I take an airport limo from the Toronto airport. It is quiet in the car. The black leather upholstery is shiny and clean. As we smoothly cruise along the highway I look out the window and spot a personalized license plate. I start laughing at the absurdity and wonder who in their right mind would go to the trouble of getting a personalized license plate. Uh, me nine months ago. ‘Who was that person nine months ago? I do not recognize her. It could not possibly be me.’ I see the world outside the car very differently. I see my limo driver very differently. I see the skyline of Toronto very differently. ‘How can the world go on as usual when I have changed so much?’
My mom and friends are relieved to see me but no one believes my eye-witness story. They think I am lying and CNN is telling the truth. Everyone is convinced that if it is on the news it has to be true and the US government had no idea Saddam Hussien was going to invade Kuwait. I begin to wonder if I got things wrong. ‘Were the football players really special forces soldiers?’ ‘Were the news reports about downtown Kuwait being bombed true and did I never spend the evening with a woman and her son on the phone talking calmly from downtown Kuwait City?’ He assured us nothing was being bombed. ‘Was he lying and why?’ ‘Was the Canadian flag on the embassy in Amman burned and I saw another Canadian flag on another building?’ Were there 24,985 more students at the university that I could just not see?’
Gotta say when W5 came out with their expose of the Gulf war I felt vindicated.
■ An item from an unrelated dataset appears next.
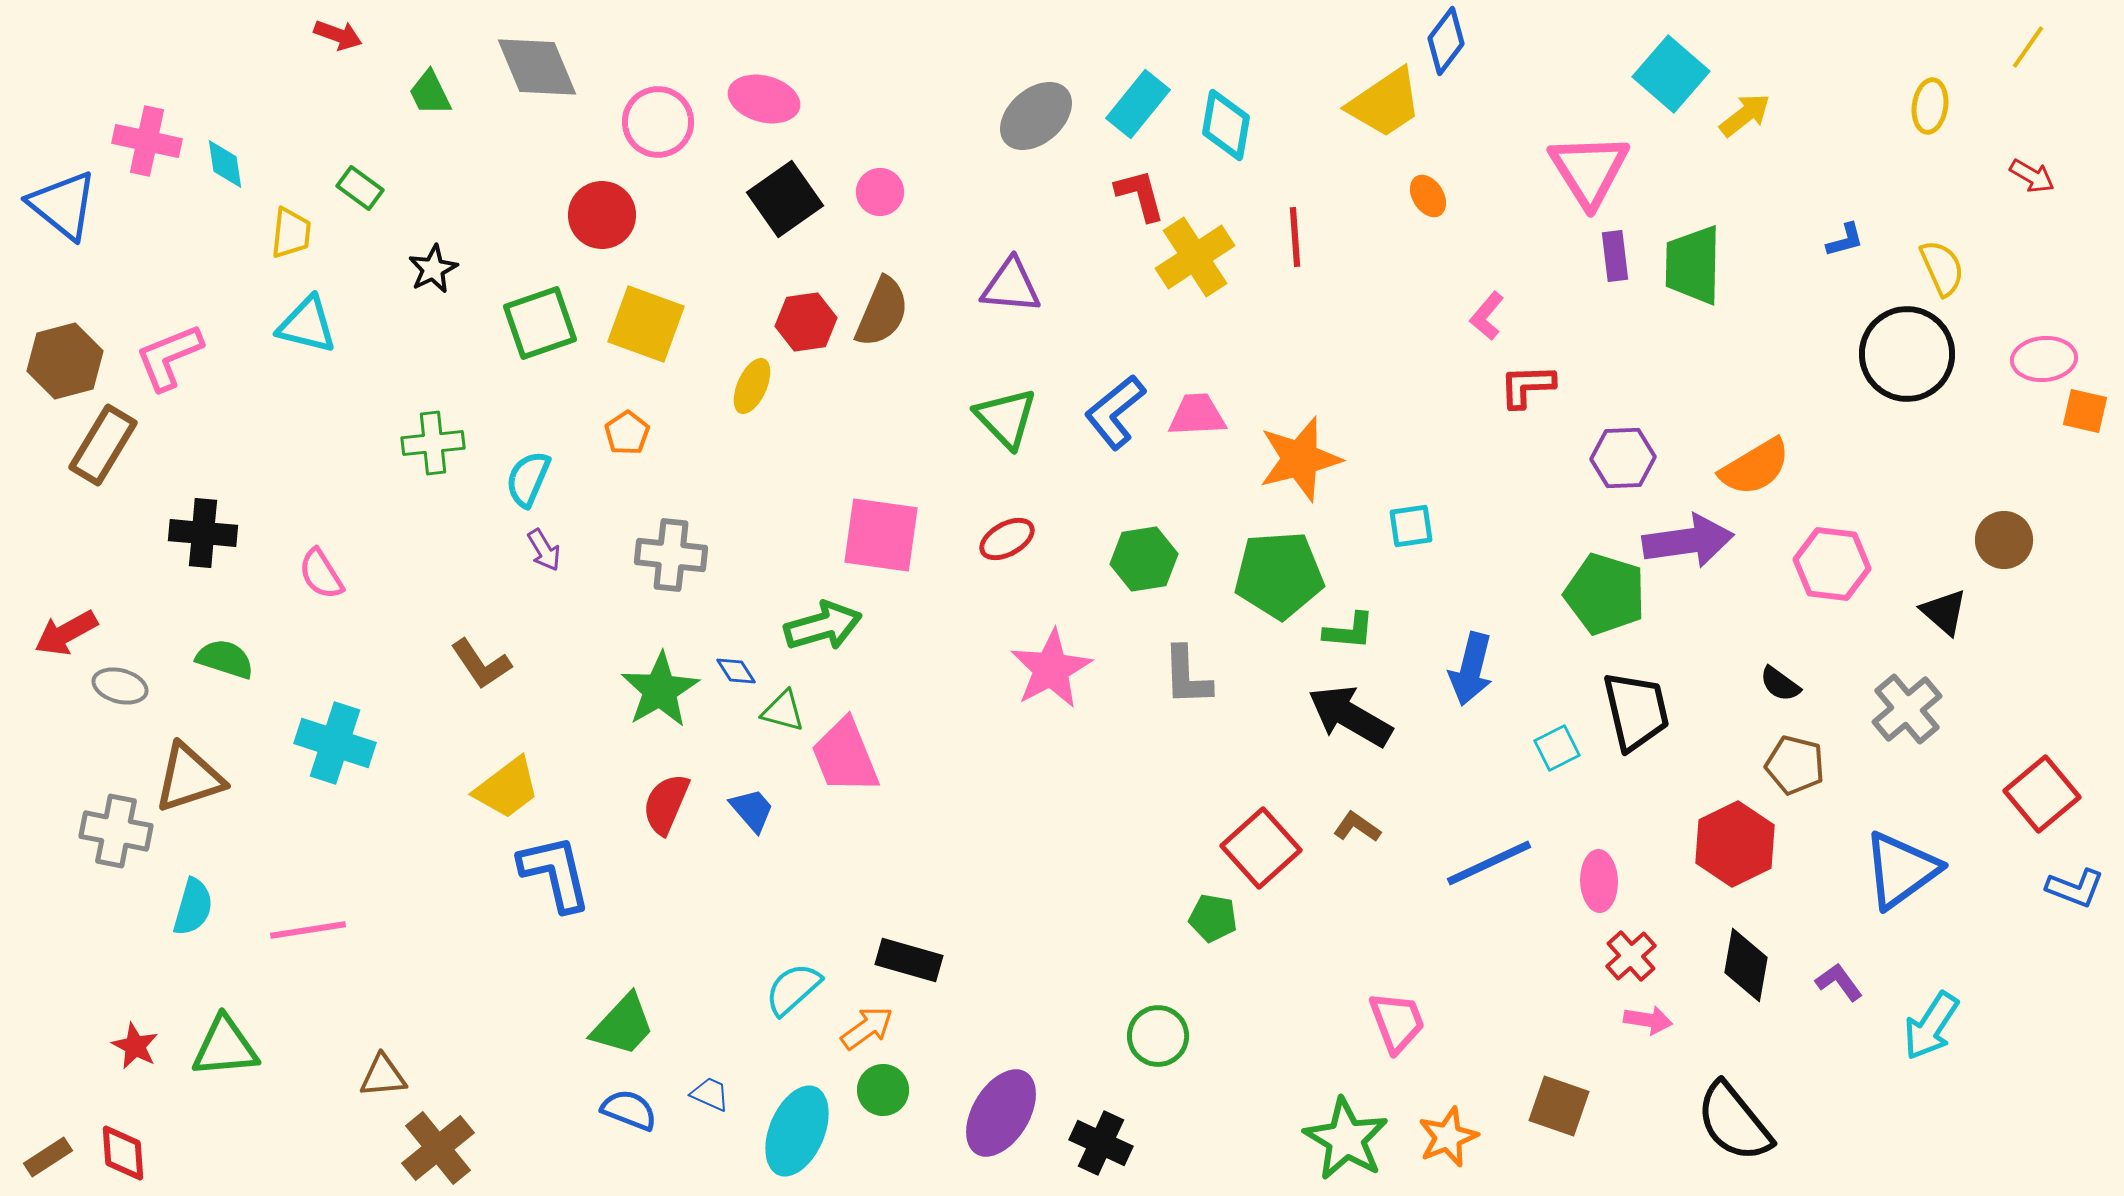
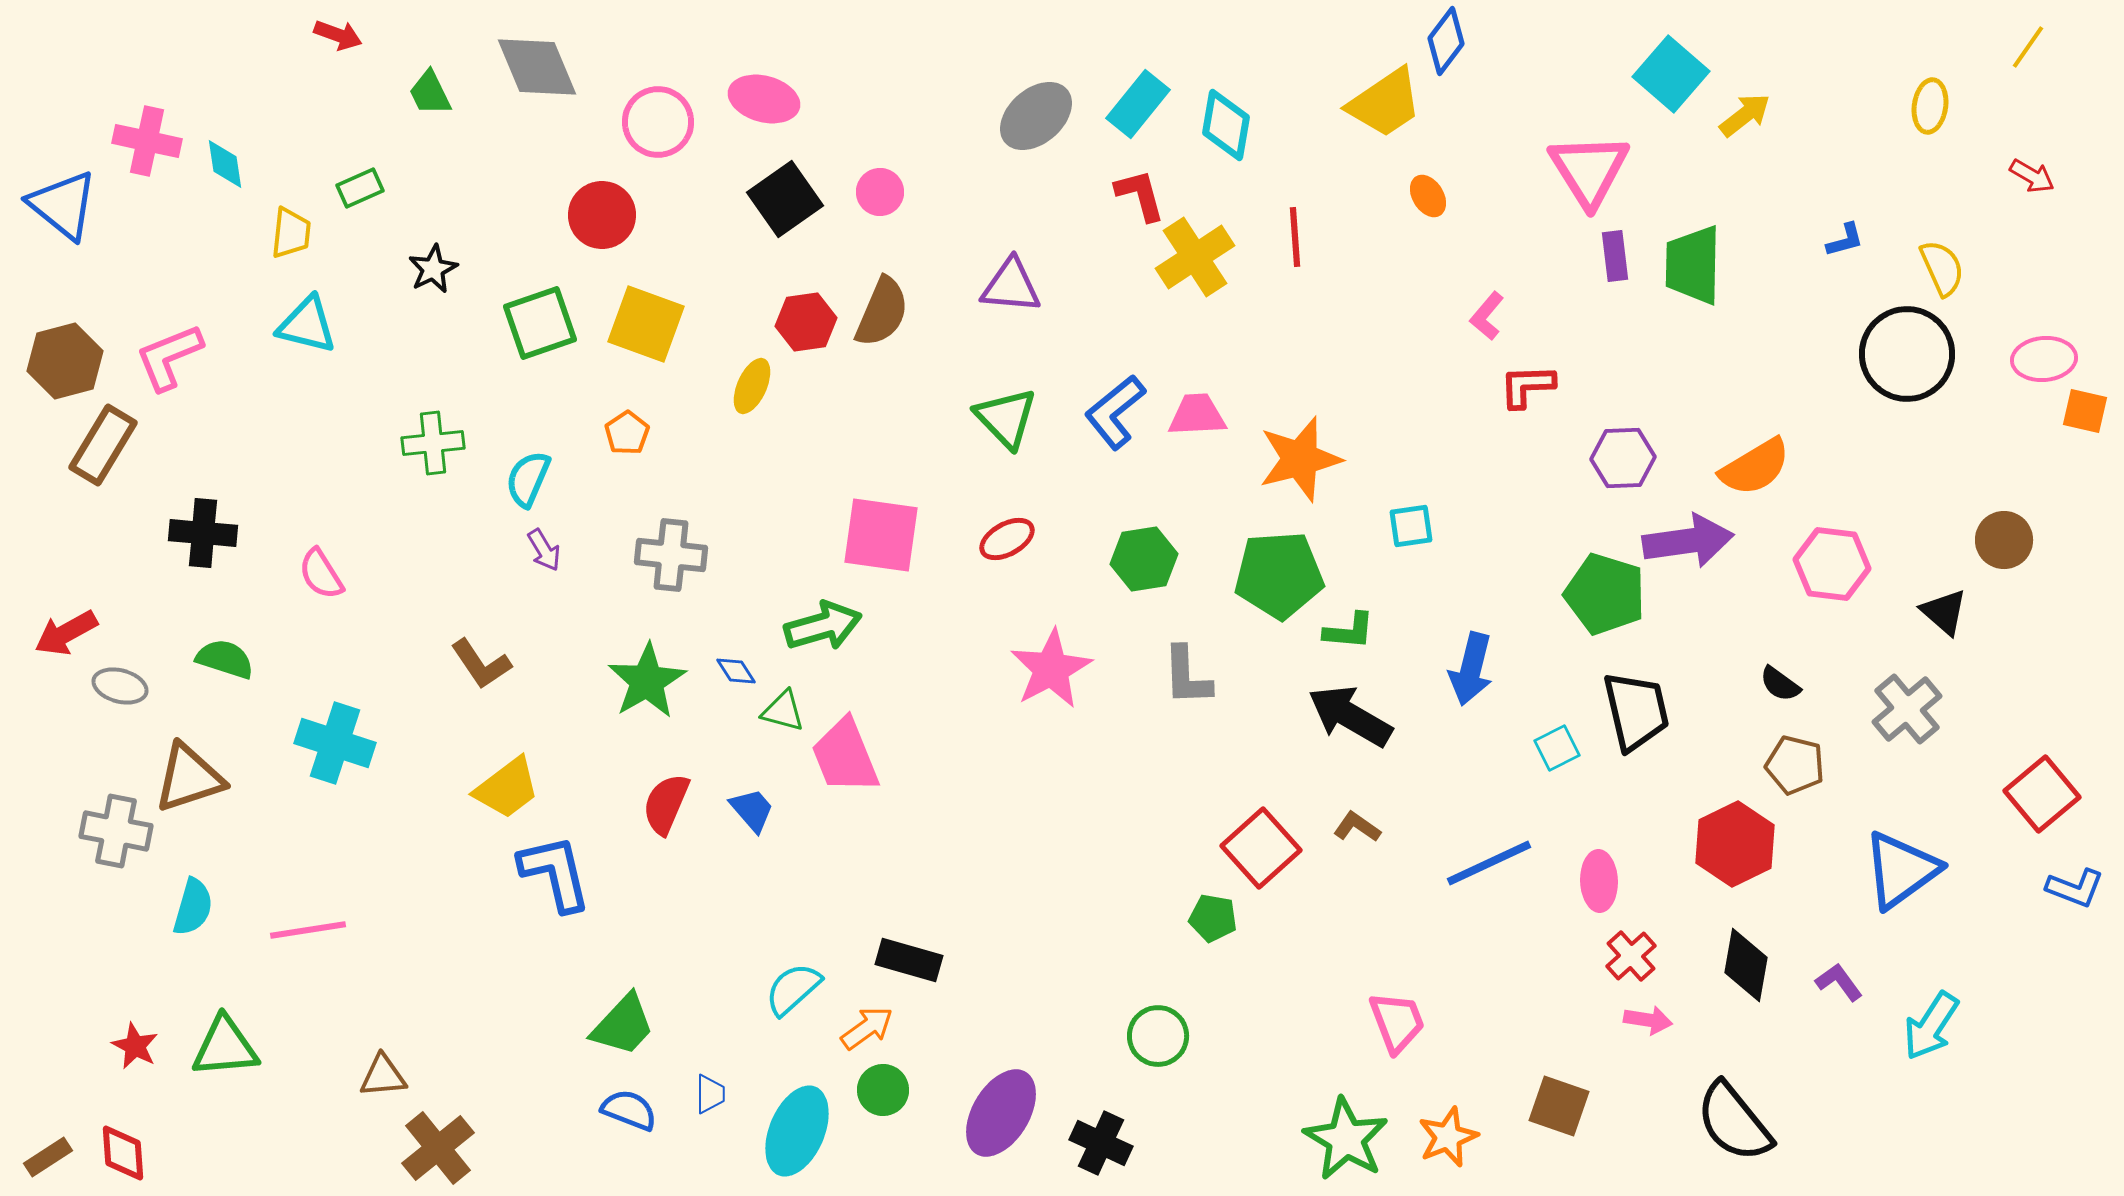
green rectangle at (360, 188): rotated 60 degrees counterclockwise
green star at (660, 690): moved 13 px left, 9 px up
blue trapezoid at (710, 1094): rotated 66 degrees clockwise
My mom saw the episode and was not surprised Hill & Knowlton was behind it all. Now my family is not so eager to believe everything they see on the news. My German friend says that the “killing babies” narrative is used throughout history in propaganda campaigns including by Hitler in order to instill hatred for the Jewish people. He knew he was listening to a propaganda campaign when a recent report announced that a terrorist organization was chopping off the heads of babies recently.
I had to leave my beloved Montreal and move to Toronto in 1969 because of the Separatist Terrorists, the FLQ. Yet I spend many a holiday season in Gatineau, Quebec with a devout Separatist family and they lovingly speak English with this Anglophone.
Honestly, I do not know what to believe and where to find my news. I usually go to Amanpour & Company or The Daily Show. One tempers the other. A buzz phrase is “Fake News”. The way I see it, there is fake news all around. I am not sure if there is truth anywhere. However, I am more apt to believe a young person with a cellphone than CNN. I believe Anderson Cooper is well-meaning and a compassionate person searching for truth but even he must know by now that the media releases he reads have a bent narrative.
What I do know is there are many wars happening simultaneously around the globe. Who is to say which wars and whose lives matter more than others? If it was my country and my family threatened and killed, then that is the most important war that I need to fight in. How does the saying go? “One man’s terrorist is another man’s freedom fighter.” Anyone who has travelled extensively interacting intimately with people different from oneself knows this to be true.
The rich and powerful voices get heard first and by the time we listen to the poor and vulnerable it is often too late.